Let f(x) be Riemann integrable on [a,b]. Then

1. there exist $\lim_{x \rightarrow a+0} f(x)$ and $\lim_{x \rightarrow b-0} f(x)$

2. f(x) has only removable or jump discontinuities.

3. The set of discontinuities is finite (or empty)

4. $\frac{1}{1 + f^2(x)}$ is Riemann integrable on [a,b]

Here is what I know so far. Integrability is equivalent to being bounded and continuous almost everywhere. Using the latter, it's obvious that (3) is false.

The (2) is false because f(x) need not to have a discontinuity.

How to dispove (1) and prove (4)?

Answer 1

The example $f(x):=1$ when $x={1\over n}$ $(n\in{\mathbb N}_{\geq1})$, and $:=0$ otherwise in $[0,1]$ disproves 1.–3.

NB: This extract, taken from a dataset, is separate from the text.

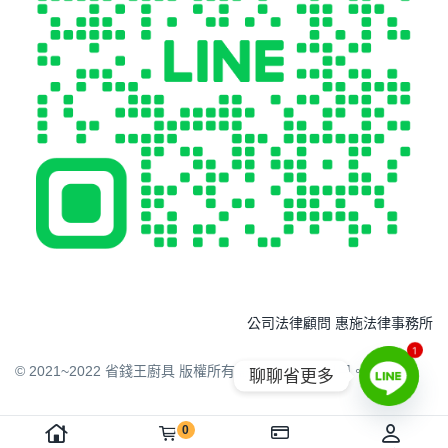
公司法律顧問 惠施法律事務所
1
© 2021~2022 省錢王廚具 版權所有 請勿任意下載引用。
聊聊省更多
0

The function $\phi(u):={1\over 1+u^2}$ satisfies $\bigl|\phi'(u)\bigr|\leq{1\over2}$ and therefore is Lipschitz-continuous with Lipschitz constant ${1\over2}$. It follows that the function $g:=\phi\circ f$ will pass any "fluctuation test" that $f$ passes. This implies that $$g(x):={1\over 1+ f^2(x)}$$ is Riemann integrable.

Answer 2

If $f:[a,b]\to [c,d]$ is Riemann integrable, and $g$ is continuous on $[c,d],$ then $g\circ f$ is Riemann integrable 0n $[a,b].$ In 4. we have $g(x) = 1/(1+x^2),$ which is continuous everywhere. So 4. holds.